Many years ago, I was on a feverish, catch-all conspiracy email list (remember those?) One member would often post stories about "infiltration" of homosexuals in the school system etc. and then note that "homosexuals can't reproduce, so they have to recruit to replenish their ranks". That's an asinine observation about homosexuality, but I think I can twist that quote around on this issue: "Heartland religious conservatives can't recruit, so they have to reproduce to replenish their ranks."

Problem is, a certain percentage of these "reproduced" folks leave the Heartland and move to coastal urban centers and turn into leftist Democratic voters. This migration strikes me as largely unidirectional. If you live in a big city, like Seattle, you probably have some friends who moved there from [insert dumpy red state here] as young adults, often leaving their religious upbringing behind. How many people go in the opposite direction? How many Boston Brahmins or young Seattle urchins leave home to become religious conservatives in Nebraska?
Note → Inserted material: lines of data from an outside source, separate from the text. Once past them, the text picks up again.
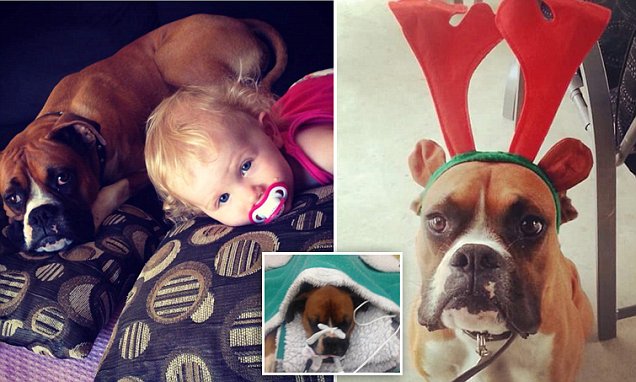 The width and height of the screenshot is (636, 382). I want to click on pillow, so click(x=95, y=293), click(x=194, y=302), click(x=374, y=339). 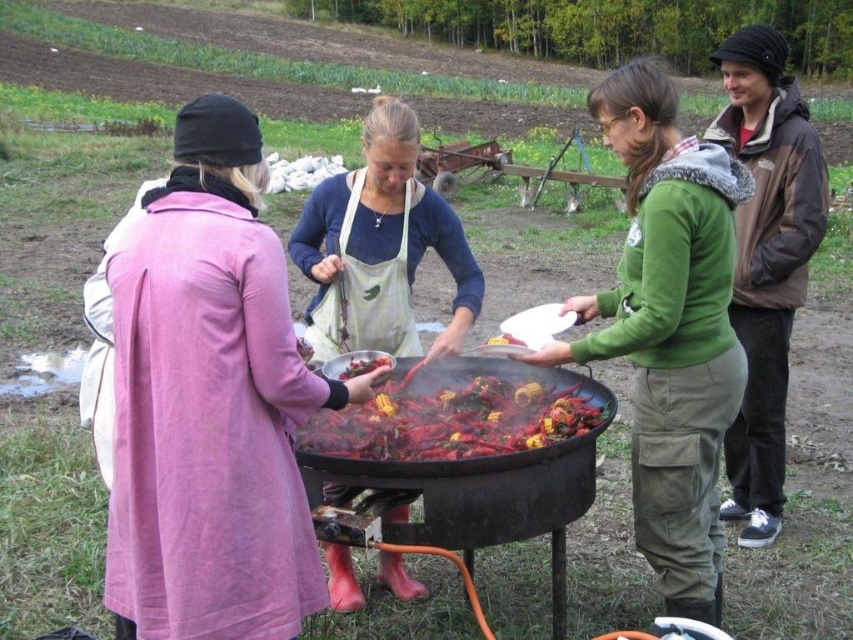 Question: Which of the following is the farthest from the observer?

Choices:
 (A) pink fabric coat at center
 (B) green fleece jacket at center

Answer: (B)

Question: Among these objects, which one is farthest from the camera?

Choices:
 (A) brown woolen hat at upper right
 (B) charcoal grill at center
 (C) smooth glossy corn at center

Answer: (C)

Question: Is white apron at center below natural linen apron at center?

Choices:
 (A) yes
 (B) no

Answer: (B)

Question: Can you confirm if charcoal black pot at center is thinner than shiny red berries at center?

Choices:
 (A) no
 (B) yes

Answer: (A)

Question: Where is green fleece jacket at center located in relation to smooth glossy corn at center in the image?

Choices:
 (A) left
 (B) right

Answer: (B)

Question: Which point is closer to the camera?

Choices:
 (A) (520, 460)
 (B) (383, 272)

Answer: (A) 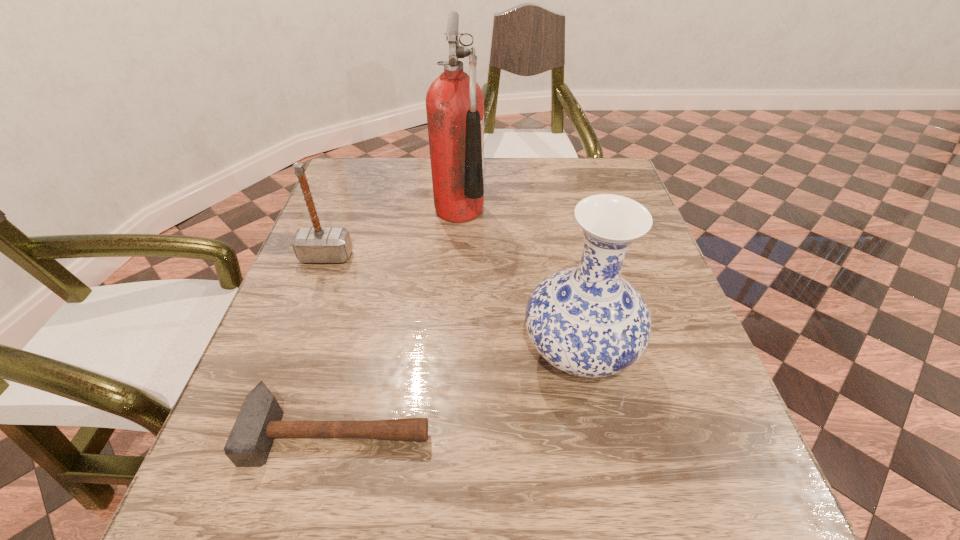 Where is `vacant space that is in between the farthest object and the rightmost object`? The height and width of the screenshot is (540, 960). vacant space that is in between the farthest object and the rightmost object is located at coordinates (518, 281).

Image resolution: width=960 pixels, height=540 pixels. In order to click on vacant area between the shorter hammer and the farther hammer in this screenshot , I will do `click(332, 343)`.

Where is `vacant area between the second tallest object and the shortest object`? vacant area between the second tallest object and the shortest object is located at coordinates (458, 392).

I want to click on vacant space that's between the farther hammer and the tallest object, so click(x=393, y=233).

You are a GUI agent. You are given a task and a screenshot of the screen. Output one action in this format:
    pyautogui.click(x=<x>, y=<y>)
    Task: Click on the unoccupied position between the fire extinguisher and the farther hammer
    
    Given the screenshot: What is the action you would take?
    pyautogui.click(x=393, y=233)

Locate an element on the screen. vacant point located between the vase and the tallest object is located at coordinates (518, 281).

Where is `free space between the shorter hammer and the fire extinguisher`? This screenshot has width=960, height=540. free space between the shorter hammer and the fire extinguisher is located at coordinates (398, 320).

Locate an element on the screen. This screenshot has width=960, height=540. empty space that is in between the farther hammer and the shortest object is located at coordinates (332, 343).

Locate which object is the closest to the third shortest object. Please provide its 2D coordinates. Your answer should be formatted as a tuple, i.e. [(x, y)], where the tuple contains the x and y coordinates of a point satisfying the conditions above.

[(258, 423)]

Select which object appears as the second closest to the vase. Please provide its 2D coordinates. Your answer should be formatted as a tuple, i.e. [(x, y)], where the tuple contains the x and y coordinates of a point satisfying the conditions above.

[(454, 102)] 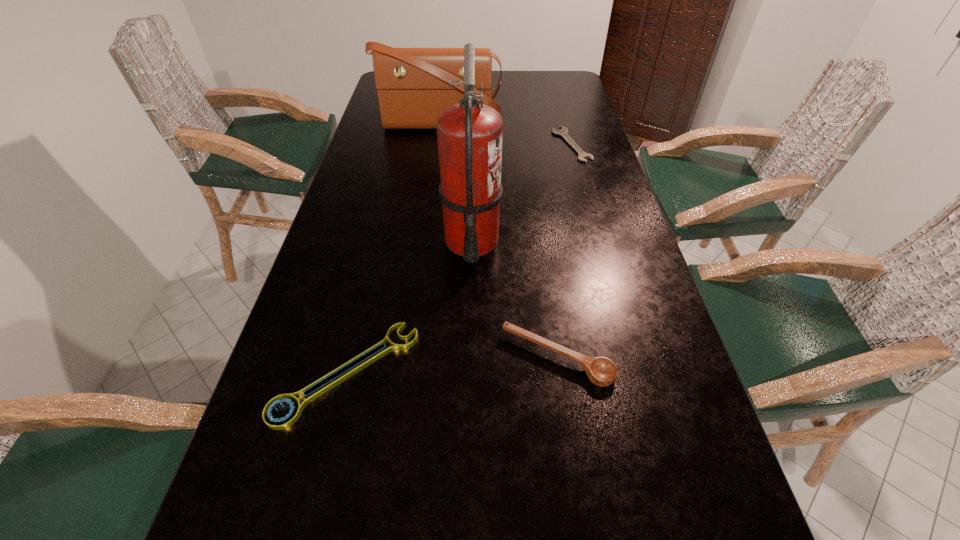 Image resolution: width=960 pixels, height=540 pixels. Find the location of `vacant space that satisfies the following two spatial constraints: 1. on the front flap of the right wrench; 2. on the right side of the satchel`. vacant space that satisfies the following two spatial constraints: 1. on the front flap of the right wrench; 2. on the right side of the satchel is located at coordinates (437, 145).

Identify the location of free region that satisfies the following two spatial constraints: 1. on the front flap of the wooden spoon; 2. on the right side of the satchel. (409, 357). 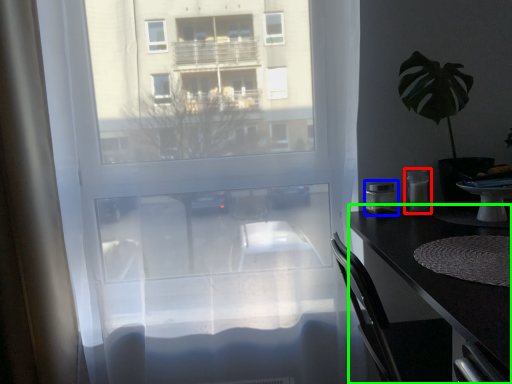 Question: Which is nearer to the appliance (highlighted by a red box)? appliance (highlighted by a blue box) or desk (highlighted by a green box).

Choices:
 (A) appliance
 (B) desk

Answer: (A) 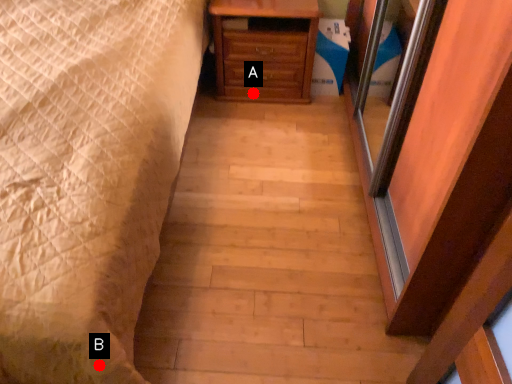 Question: Two points are circled on the image, labeled by A and B beside each circle. Which point is further to the camera?

Choices:
 (A) A is further
 (B) B is further

Answer: (A) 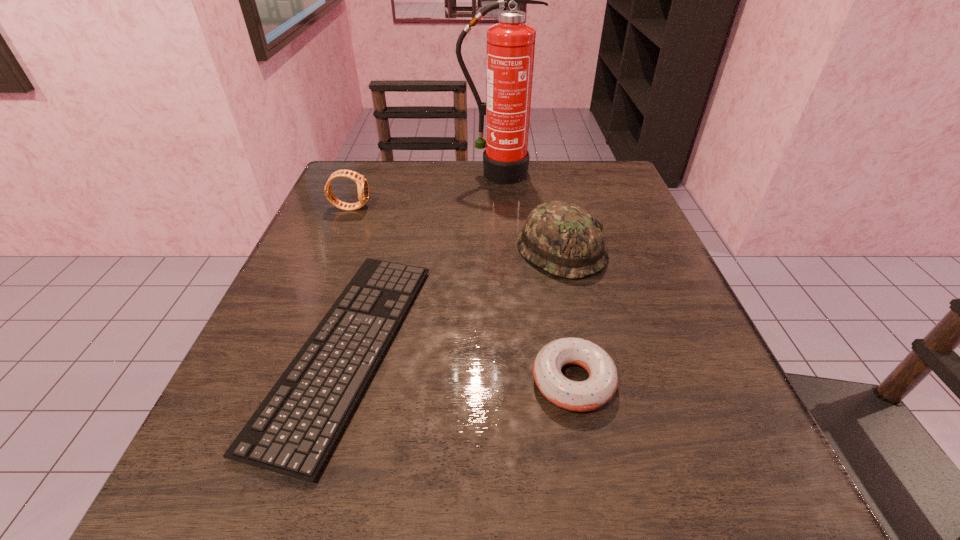 I want to click on free spot between the computer keyboard and the watch, so [x=349, y=278].

Where is `free spot between the watch and the headwear`? The height and width of the screenshot is (540, 960). free spot between the watch and the headwear is located at coordinates (456, 229).

Where is `empty space that is in between the headwear and the watch`? The width and height of the screenshot is (960, 540). empty space that is in between the headwear and the watch is located at coordinates (456, 229).

Locate an element on the screen. The height and width of the screenshot is (540, 960). vacant point located between the computer keyboard and the headwear is located at coordinates (455, 300).

I want to click on free spot between the shortest object and the doughnut, so click(461, 364).

You are a GUI agent. You are given a task and a screenshot of the screen. Output one action in this format:
    pyautogui.click(x=<x>, y=<y>)
    Task: Click on the free space between the second farthest object and the shortest object
    This screenshot has width=960, height=540.
    Given the screenshot: What is the action you would take?
    pyautogui.click(x=349, y=278)

Where is `empty location between the second farthest object and the headwear`? Image resolution: width=960 pixels, height=540 pixels. empty location between the second farthest object and the headwear is located at coordinates (456, 229).

Where is `vacant space that is in between the farthest object and the doughnut`? The height and width of the screenshot is (540, 960). vacant space that is in between the farthest object and the doughnut is located at coordinates (535, 278).

Identify which object is located as the second nearest to the farthest object. Please provide its 2D coordinates. Your answer should be formatted as a tuple, i.e. [(x, y)], where the tuple contains the x and y coordinates of a point satisfying the conditions above.

[(362, 185)]

Where is `the third closest object to the farthest object`? Image resolution: width=960 pixels, height=540 pixels. the third closest object to the farthest object is located at coordinates (292, 432). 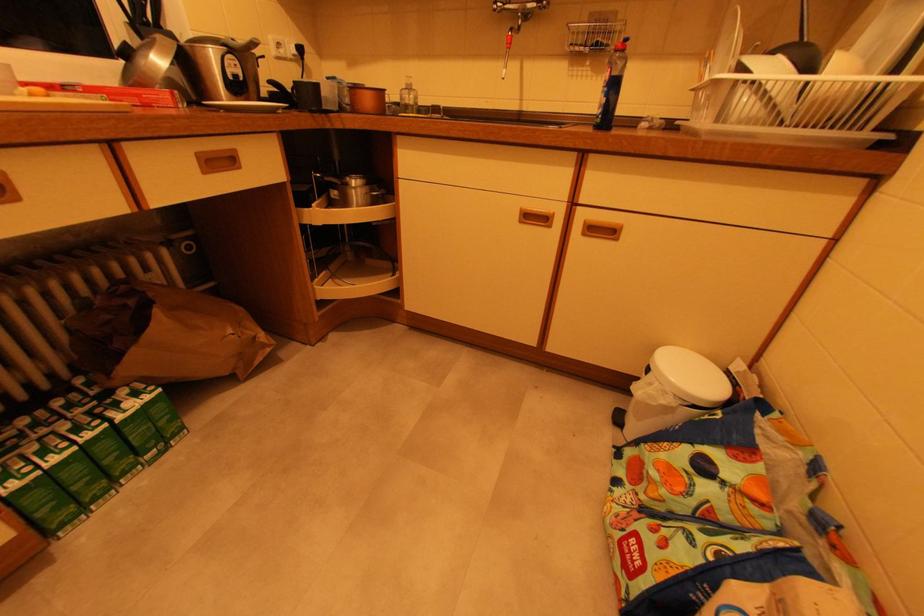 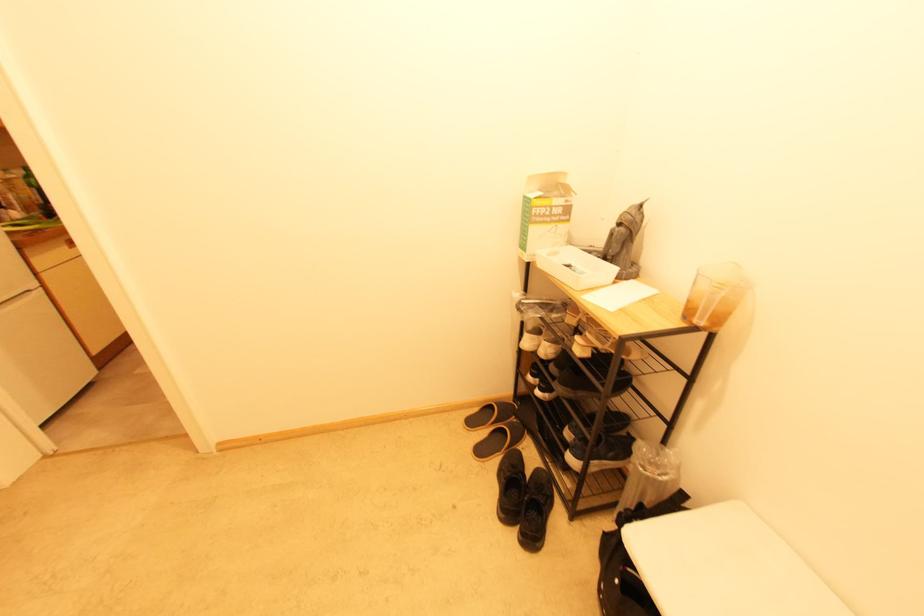 Question: I am providing you with two images of the same scene from different viewpoints. After the viewpoint changes to image2, which objects are now occluded?

Choices:
 (A) small clear glass
 (B) plastic liquid container
 (C) metal pot handle
 (D) black sneaker

Answer: (C) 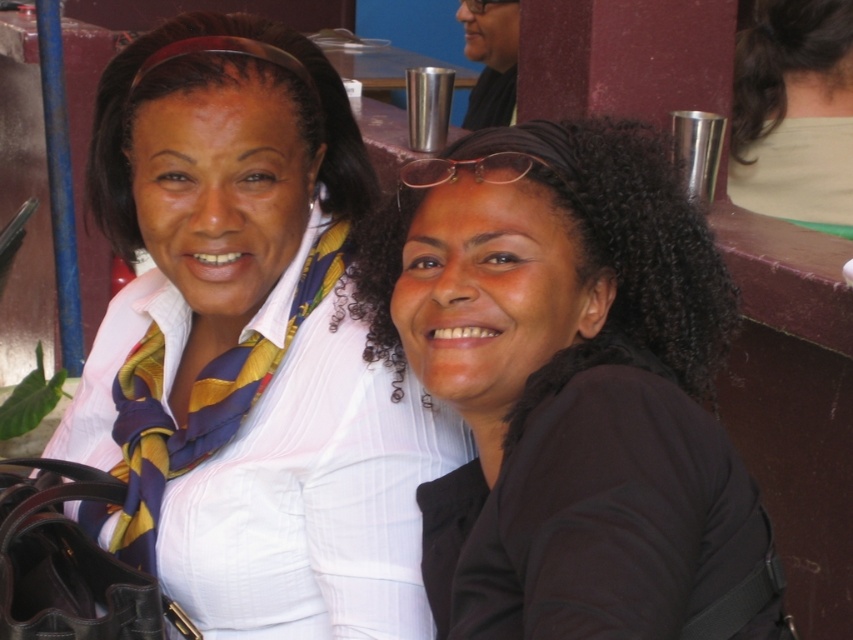 Which of these two, white striped shirt at center or black matte hair at center, stands taller?

With more height is white striped shirt at center.

This screenshot has width=853, height=640. Describe the element at coordinates (248, 346) in the screenshot. I see `white striped shirt at center` at that location.

Does point (134, 560) come farther from viewer compared to point (699, 433)?

That is True.

Identify the location of white striped shirt at center. (248, 346).

Is white striped shirt at center behind light beige fabric at upper right?

No.

Who is more forward, (311, 611) or (822, 115)?

Point (311, 611) is in front.

What do you see at coordinates (248, 346) in the screenshot? I see `white striped shirt at center` at bounding box center [248, 346].

At what (x,y) coordinates should I click in order to perform the action: click on white striped shirt at center. Please return your answer as a coordinate pair (x, y). This screenshot has width=853, height=640. Looking at the image, I should click on (248, 346).

Measure the distance from black matte hair at center to light beige fabric at upper right.

black matte hair at center and light beige fabric at upper right are 2.02 meters apart from each other.

The image size is (853, 640). What do you see at coordinates (570, 388) in the screenshot?
I see `black matte hair at center` at bounding box center [570, 388].

Where is `black matte hair at center`? The width and height of the screenshot is (853, 640). black matte hair at center is located at coordinates (570, 388).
There's a reason the migration is unidirectional - people (especially young, curious folks) are going to head for the more dynamic, less restrictive lifestyle. Cultural homogeneity and an alleged 6,000 year old Earth are not great bases for recruitment - you have to "birth" people into that world-view and hope they stick around. Dynamic culture, sex, drugs, and a government that allegedly will tend to your more costly worldly needs? As Drucker said in Heat, "I don't have to sell this and you know it, 'cause this kind of shit here sells itself."

I had to use all sorts of labels and terms here I usually avoid - Red State, Heartland, blah blah... oh well. Only way to make my point.